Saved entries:
* * *
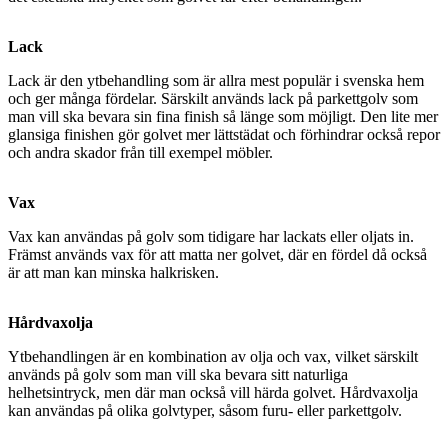
Lack
Lack är den ytbehandling som är allra mest populär i svenska hem
och ger många fördelar. Särskilt används lack på parkettgolv som
man vill ska bevara sin fina finish så länge som möjligt. Den lite mer
glansiga finishen gör golvet mer lättstädat och förhindrar också repor
och andra skador från till exempel möbler.
Vax
Vax kan användas på golv som tidigare har lackats eller oljats in.
Främst används vax för att matta ner golvet, där en fördel då också
är att man kan minska halkrisken.
Hårdvaxolja
Ytbehandlingen är en kombination av olja och vax, vilket särskilt
används på golv som man vill ska bevara sitt naturliga
helhetsintryck, men där man också vill härda golvet. Hårdvaxolja
kan användas på olika golvtyper, såsom furu- eller parkettgolv.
* * *
* _Task description_:
Give back every record above word for word; the pictures have no place in it.

* _Response below_:
Lack
Lack är den ytbehandling som är allra mest populär i svenska hem
och ger många fördelar. Särskilt används lack på parkettgolv som
man vill ska bevara sin fina finish så länge som möjligt. Den lite mer
glansiga finishen gör golvet mer lättstädat och förhindrar också repor
och andra skador från till exempel möbler.
Vax
Vax kan användas på golv som tidigare har lackats eller oljats in.
Främst används vax för att matta ner golvet, där en fördel då också
är att man kan minska halkrisken.
Hårdvaxolja
Ytbehandlingen är en kombination av olja och vax, vilket särskilt
används på golv som man vill ska bevara sitt naturliga
helhetsintryck, men där man också vill härda golvet. Hårdvaxolja
kan användas på olika golvtyper, såsom furu- eller parkettgolv.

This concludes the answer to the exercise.